Assigned task
Search the data for the string "couleurs" and copy each line where it turns up.

[Saved data entries]
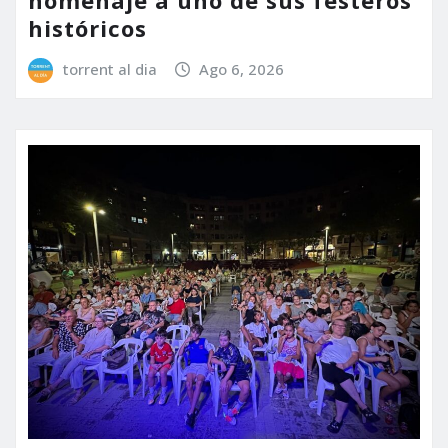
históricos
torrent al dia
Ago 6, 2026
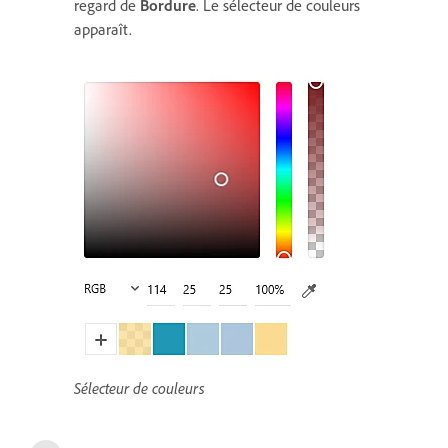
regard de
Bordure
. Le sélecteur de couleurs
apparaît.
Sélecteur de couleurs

Written reply
. Le sélecteur de couleurs
Sélecteur de couleurs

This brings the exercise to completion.